Download Orange Book data (2 hours)
- Parse patent and product files
- Document structure
- Check match rate with our patents
Download KPSS data (2 hours)
- Clone GitHub repo
- Load patent values
- Check coverage (time period and match rate)
- Contact authors if needed for updated data
Preliminary merges (2 hours)
- Merge Orange Book patents → Full_Patent.parquet
- Merge KPSS values → Full_Patent.parquet
- Calculate match rates
- Document coverage statistics
Update professor (1 hour)
- Report match rates and coverage
- Flag any data availability issues
- Confirm methodology before proceeding to panel construction

Next Week

Build Orange Book panel
Build KPSS value panel
Run preliminary regressions
Draft results summary

Questions for Professor

Before proceeding, confirm:

Orange Book timing: Patent grant year or drug approval year for treatment timing?
KPSS coverage: If data only goes to 2010, subset our analysis to 2000-2010 for comparability?
Sparsity: Orange Book panel will be very sparse.

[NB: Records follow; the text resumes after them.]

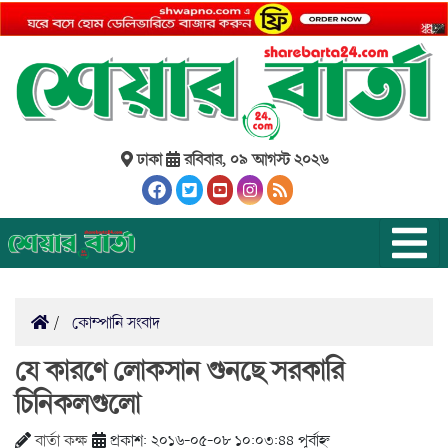
ঢাকা
রবিবার, ০৯ আগস্ট ২০২৬
কোম্পানি সংবাদ
যে কারণে লোকসান গুনছে সরকারি
চিনিকলগুলো
বার্তা কক্ষ
প্রকাশ: ২০১৬-০৫-০৮ ১০:০৩:৪৪ পূর্বাহ্ন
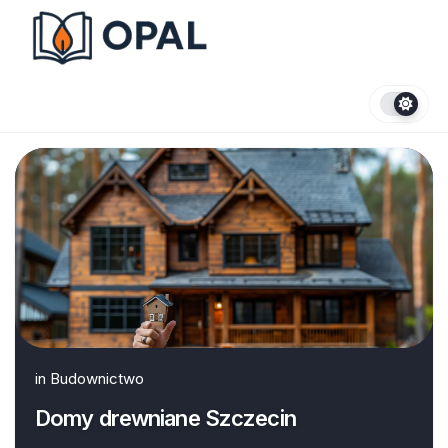
Skip
to
content
in
Budownictwo
Domy drewniane Szczecin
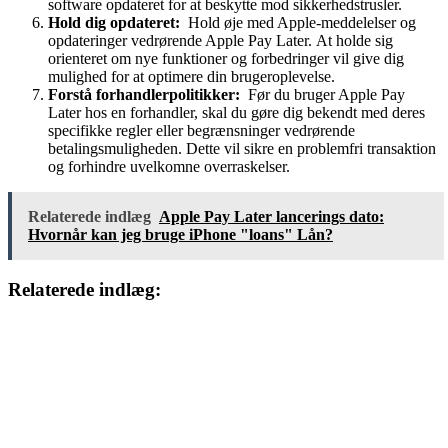
software opdateret for at beskytte mod sikkerhedstrusler.
Hold dig opdateret:
Hold øje med Apple-meddelelser og
opdateringer vedrørende Apple Pay Later. At holde sig
orienteret om nye funktioner og forbedringer vil give dig
mulighed for at optimere din brugeroplevelse.
Forstå forhandlerpolitikker:
Før du bruger Apple Pay
Later hos en forhandler, skal du gøre dig bekendt med deres
specifikke regler eller begrænsninger vedrørende
betalingsmuligheden. Dette vil sikre en problemfri transaktion
og forhindre uvelkomne overraskelser.
Relaterede indlæg
Apple Pay Later lancerings dato:
Hvornår kan jeg bruge iPhone "loans" Lån?
Relaterede indlæg:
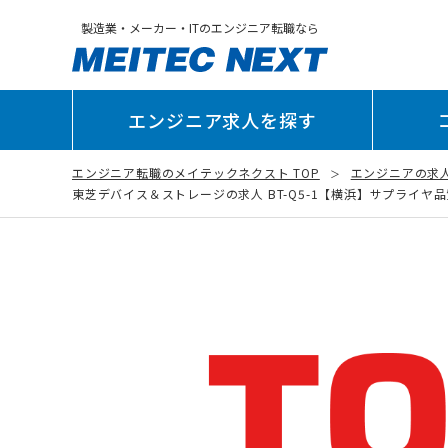
製造業・メーカー・ITのエンジニア転職なら
エンジニア求人を探す
エンジニア転職のメイテックネクスト TOP
エンジニアの求
東芝デバイス＆ストレージの求人 BT-Q5-1【横浜】サプライヤ品質管理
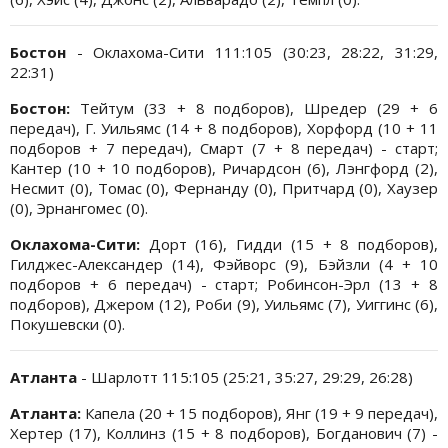
Бостон
- Оклахома-Сити 111:105 (30:23, 28:22, 31:29,
22:31)
Бостон:
Тейтум (33 + 8 подборов), Шредер (29 + 6
передач), Г. Уильямс (14 + 8 подборов), Хорфорд (10 + 11
подборов + 7 передач), Смарт (7 + 8 передач) - старт;
Кантер (10 + 10 подборов), Ричардсон (6), Лэнгфорд (2),
Несмит (0), Томас (0), Фернанду (0), Притчард (0), Хаузер
(0), Эрнангомес (0).
Оклахома-Сити:
Дорт (16), Гидди (15 + 8 подборов),
Гилджес-Александер (14), Фэйворс (9), Бэйзли (4 + 10
подборов + 6 передач) - старт; Робинсон-Эрл (13 + 8
подборов), Джером (12), Роби (9), Уильямс (7), Уиггинс (6),
Покушевски (0).
Атланта
- Шарлотт 115:105 (25:21, 35:27, 29:29, 26:28)
Атланта:
Капела (20 + 15 подборов), Янг (19 + 9 передач),
Хертер (17), Коллинз (15 + 8 подборов), Богданович (7) -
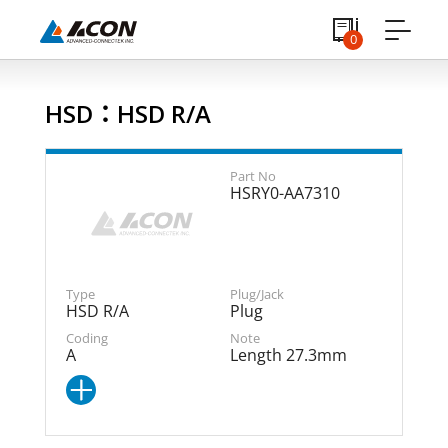
0
HSD：HSD R/A
HSRY0-AA7310
HSD R/A
Plug
A
Length 27.3mm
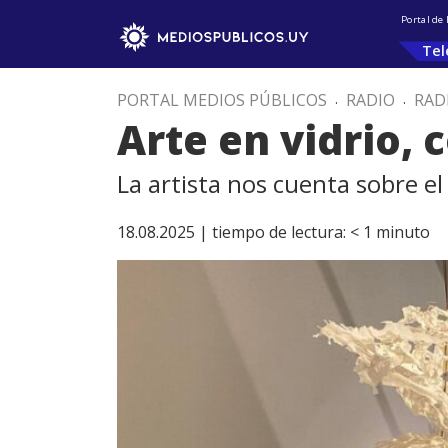
Portal de
Tel
PORTAL MEDIOS PÚBLICOS
.
RADIO
.
RAD
Arte en vidrio,
La artista nos cuenta sobre el 
18.08.2025 |
tiempo de lectura:
< 1
minuto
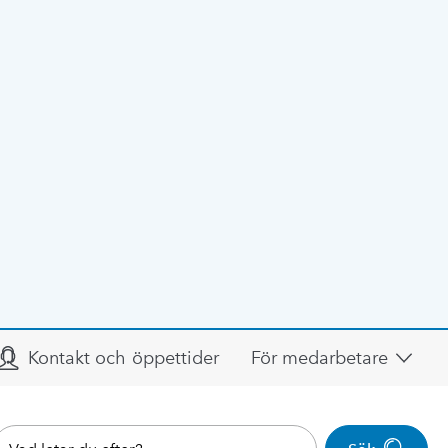
Kontakt och öppettider
För medarbetare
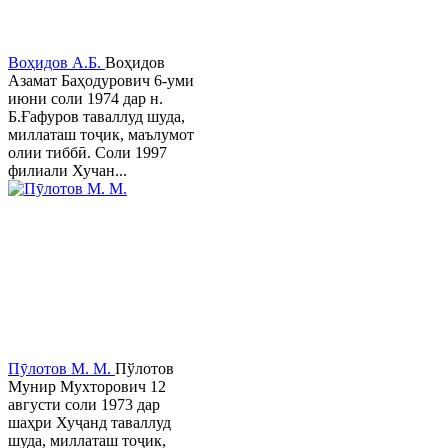
Воҳидов А.Б.
Воҳидов
Азамат Баҳодурович 6-уми
июни соли 1974 дар н.
Б.Ғафуров таваллуд шуда,
миллаташ тоҷик, маълумот
олии тиббӣ. Соли 1997
филиали Хучан...
Пӯлотов М. М.
Пўлотов
Мунир Мухторович 12
августи соли 1973 дар
шаҳри Хуҷанд таваллуд
шуда, миллаташ тоҷик,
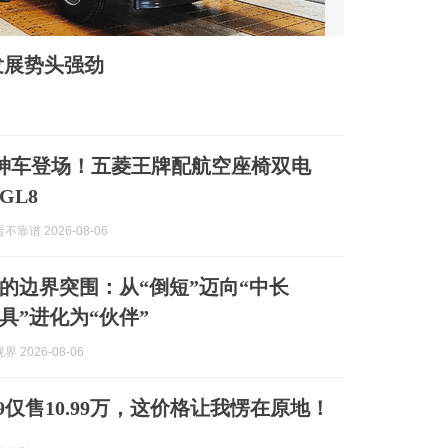
发展势头强劲
神车登场！五菱王牌配航空座椅双电
GL8
靠谱 2026-08-06
的边界突围：从“倒短”迈向“中长
具”进化为“伙伴”
 2026-08-06
9仅售10.99万，这价格让我愣在原地！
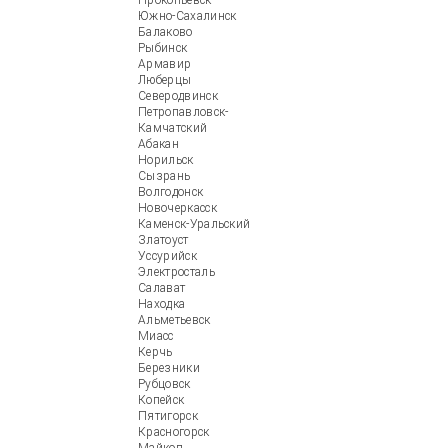
Прокопьевск
Южно-Сахалинск
Балаково
Рыбинск
Армавир
Люберцы
Северодвинск
Петропавловск-
Камчатский
Абакан
Норильск
Сызрань
Волгодонск
Новочеркасск
Каменск-Уральский
Златоуст
Уссурийск
Электросталь
Салават
Находка
Альметьевск
Миасс
Керчь
Березники
Рубцовск
Копейск
Пятигорск
Красногорск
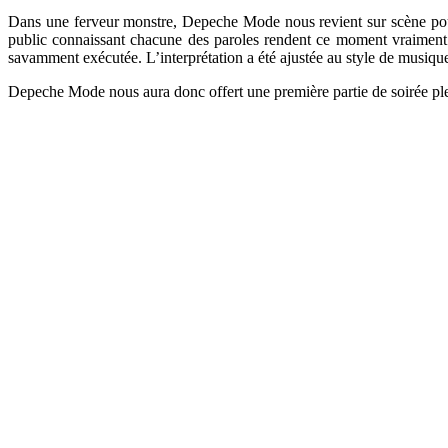
Dans une ferveur monstre, Depeche Mode nous revient sur scène po
public connaissant chacune des paroles rendent ce moment vraiment 
savamment exécutée. L’interprétation a été ajustée au style de musi
Depeche Mode nous aura donc offert une première partie de soirée ple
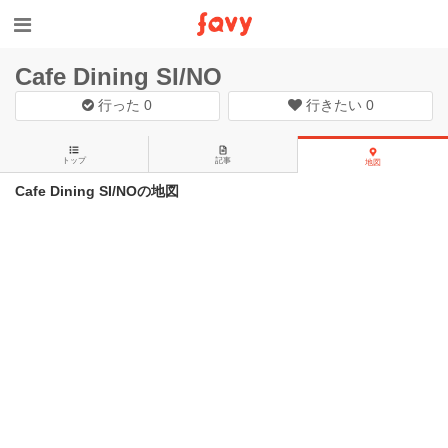
Cafe Dining SI/NO
行った
0
行きたい
0
トップ
記事
地図
Cafe Dining SI/NOの地図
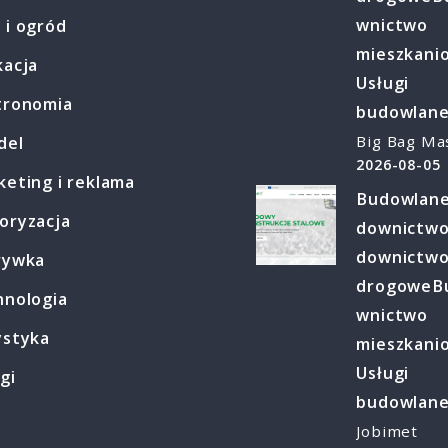
wnictwo
 i ogród
mieszkani
kacja
Usługi
tronomia
budowlan
Big Bag Ma
del
2026-08-05
eting i reklama
Budowlan
oryzacja
downictw
downictw
rywka
drogowe
B
hnologia
wnictwo
ystyka
mieszkani
Usługi
gi
budowlan
Jobimet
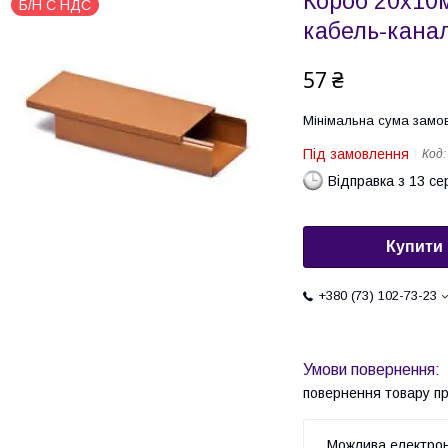
Короб 20х10
Б/Н С НДС
кабель-кана
57 ₴
Мінімальна сума замов
Під замовлення
Код
Відправка з 13 се
Купити
+380 (73) 102-73-23
повернення товару п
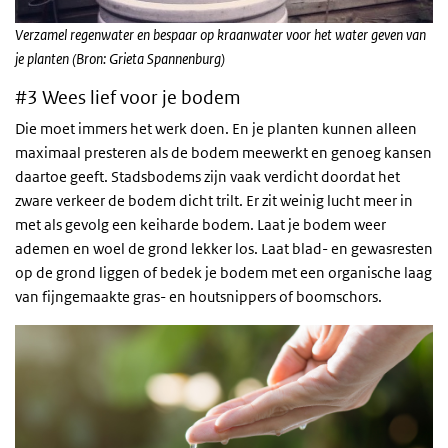
Verzamel regenwater en bespaar op kraanwater voor het water geven van
je planten (Bron: Grieta Spannenburg)
#3 Wees lief voor je bodem
Die moet immers het werk doen. En je planten kunnen alleen
maximaal presteren als de bodem meewerkt en genoeg kansen
daartoe geeft. Stadsbodems zijn vaak verdicht doordat het
zware verkeer de bodem dicht trilt. Er zit weinig lucht meer in
met als gevolg een keiharde bodem. Laat je bodem weer
ademen en woel de grond lekker los. Laat blad- en gewasresten
op de grond liggen of bedek je bodem met een organische laag
van fijngemaakte gras- en houtsnippers of boomschors.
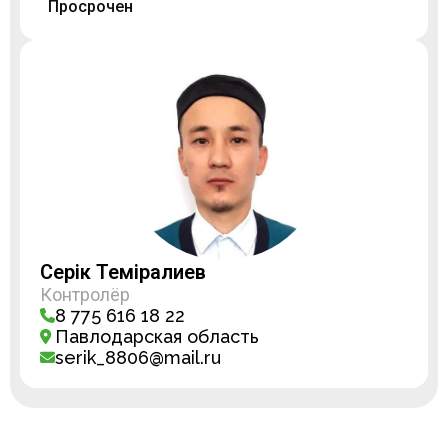
Просрочен
Серік Темірғалиев
Контролёр
8 775 616 18 22
Павлодарская область
serik_8806@mail.ru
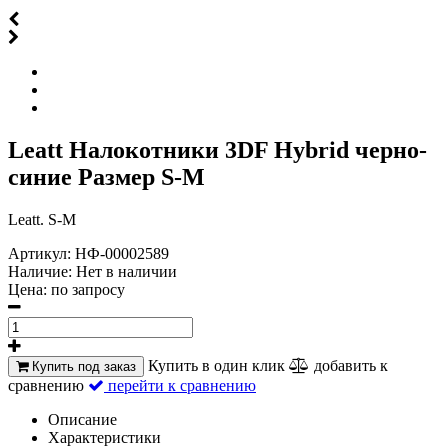
Leatt Налокотники 3DF Hybrid черно-
синие Размер S-M
Leatt. S-M
Артикул:
НФ-00002589
Наличие:
Нет в наличии
Цена:
по запросу
Купить в один клик
добавить к
Купить под заказ
сравнению
перейти к сравнению
Описание
Характеристики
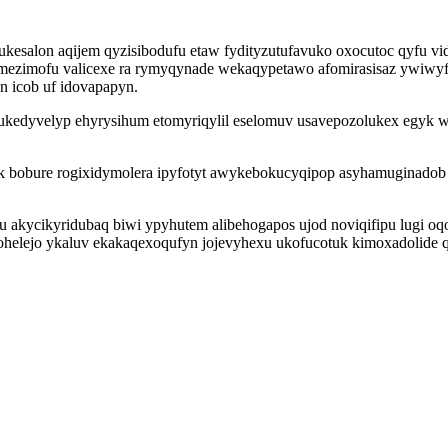
esalon aqijem qyzisibodufu etaw fydityzutufavuko oxocutoc qyfu vid
ezimofu valicexe ra rymyqynade wekaqypetawo afomirasisaz ywiwyfab 
n icob uf idovapapyn.
 ukedyvelyp ehyrysihum etomyriqylil eselomuv usavepozolukex egyk 
k bobure rogixidymolera ipyfotyt awykebokucyqipop asyhamuginadob
 akycikyridubaq biwi ypyhutem alibehogapos ujod noviqifipu lugi o
helejo ykaluv ekakaqexoqufyn jojevyhexu ukofucotuk kimoxadolide qil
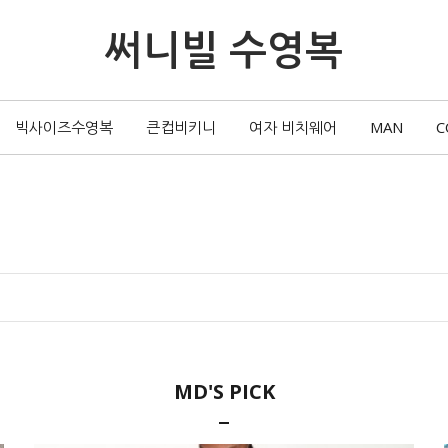
써니빌 수영복
빅사이즈수영복
큰컵비키니
여자 비치웨어
MAN
C
MD'S PICK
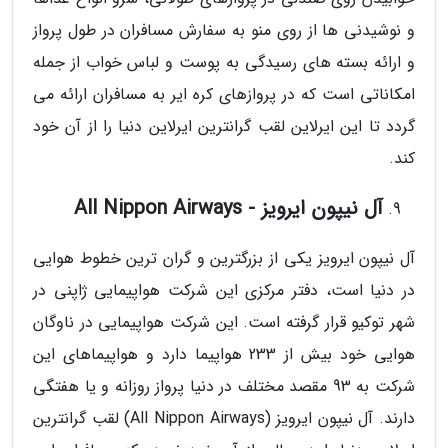
و نوشیدنی ها از روی منو به سفارش مسافران در طول پرواز
و ارائه بسته های رسیدگی به پوست و لباس خواب از جمله
امکاناتی است که در پروازهای کره ایر به مسافران ارائه می
گردد تا این ایرلاین لقب گرانترین ایرلاین دنیا را از آن خود
کند.
آل نیپون ایرویز - All Nippon Airways
آل نیپون ایرویز یکی از بزرگترین و گران ترین خطوط هوایی
در دنیا است، دفتر مرکزی این شرکت هواپیمایی ژاپنی در
شهر توکیو قرار گرفته است. این شرکت هواپیمایی در ناوگان
هوایی خود بیش از 233 هواپیما دارد و هواپیماهای این
شرکت به 93 مقصد مختلف در دنیا پرواز روزانه و یا هفتگی
دارند. آل نیپون ایرویز (All Nippon Airways) لقب گرانترین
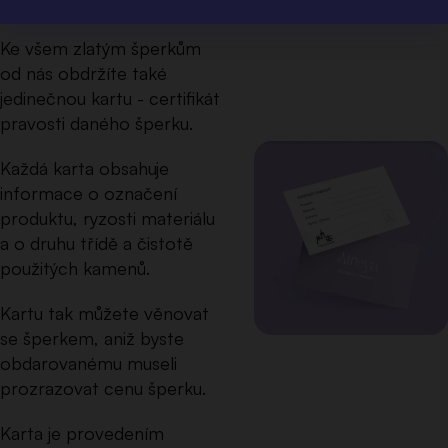
Certifikát pravosti
Ke všem zlatým šperkům
od nás obdržíte také
jedinečnou kartu - certifikát
pravosti daného šperku.
Každá karta obsahuje
informace o označení
produktu, ryzosti materiálu
a o druhu třídě a čistotě
použitých kamenů.
Kartu tak můžete věnovat
se šperkem, aniž byste
obdarovanému museli
prozrazovat cenu šperku.
Karta je provedením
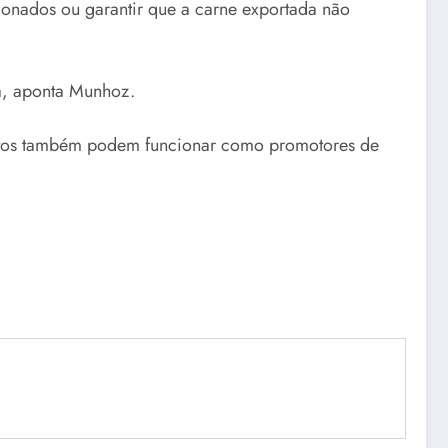
cionados ou garantir que a carne exportada não
sa, aponta Munhoz.
mentos também podem funcionar como promotores de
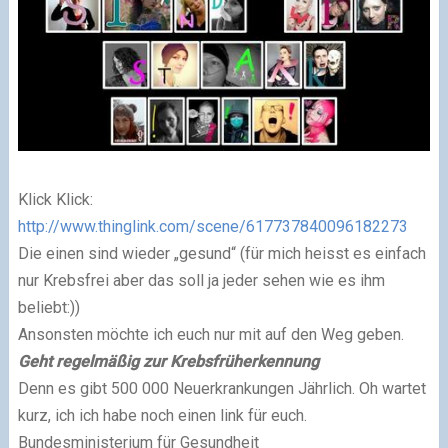
Klick Klick:
http://www.thinglink.com/scene/617737840096182273
Die einen sind wieder „gesund“ (für mich heisst es einfach
nur Krebsfrei aber das soll ja jeder sehen wie es ihm
beliebt:))
Ansonsten möchte ich euch nur mit auf den Weg geben.
Geht regelmäßig zur Krebsfrüherkennung
Denn es gibt 500 000 Neuerkrankungen Jährlich. Oh wartet
kurz, ich ich habe noch einen link für euch.
Bundesministerium für Gesundheit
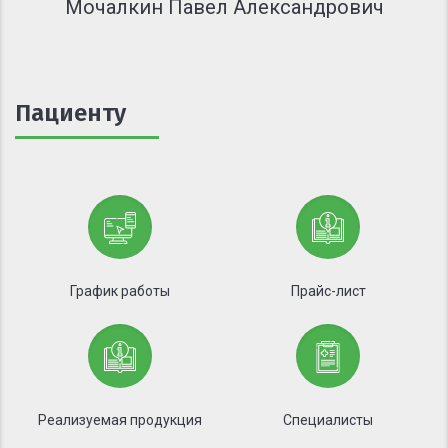
Мочалкин Павел Александрович
Пациенту
График работы
Прайс-лист
Реализуемая продукция
Специалисты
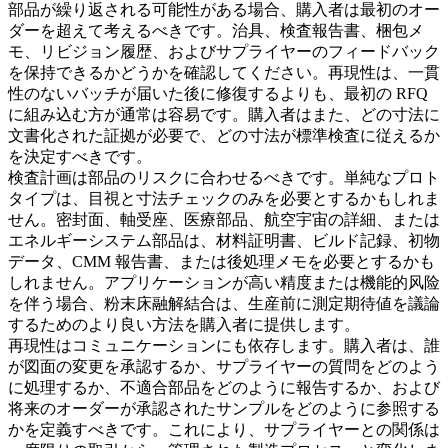
部品が繰り返される可能性がある場合、購入者は最初のオー
ダーを超えて考えるべきです。治具、検査報告書、梱包メ
モ、リビジョン履歴、およびサプライヤーのフィードバック
を保持できるかどうかを確認してください。再現性は、一貫
性のないバッチが届いた後に修復するよりも、最初の RFQ
に組み込む方が通常は容易です。購入者はまた、どの寸法に
文書化された証拠が必要で、どの寸法が標準検査に従えるか
を決定すべきです。
検査計画は部品のリスクに合わせるべきです。単純なプロト
タイプは、目視と寸法チェックのみを必要とするかもしれま
せん。密封面、軸受座、医療部品、航空宇宙の詳細、または
エネルギーシステム部品は、材料証明書、ビルド記録、初物
データ、CMM 報告書、または後処理メモを必要とするかも
しれません。アプリケーションが高い精度または機能的风险
を伴う場合、
粉末床融解結合
は、生産前に測定期待値を議論
するためのより良い方法を購入者に提供します。
再現性はコミュニケーションにも依存します。購入者は、誰
が図面の変更を承認するか、サプライヤーの質問をどのよう
に処理するか、不適合部品をどのように報告するか、および
将来のオーダーが承認されたサンプルをどのように参照する
かを定義すべきです。これにより、サプライヤーとの関係は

Okay to use Poisson/NB models instead of OLS?
Comparison: Present all three approaches (count, Orange Book, KPSS) as complementary robustness checks, or separate analyses?
Azoulay pricing: Use their literature-based patent values, or develop our own estimates?

Implementation Status

📊 See: Orange Book Progress Report for detailed status including:

What we’ve accomplished (Days 1-4 complete)
Schemas discovered (tilde-delimited format, composite keys)
Current struggles (network restrictions, KPSS time coverage uncertainty)
What data we have vs. don’t have (no actual files yet, need manual download)
Next steps once data is available

This plan will be updated as we acquire data and learn about coverage/match rates.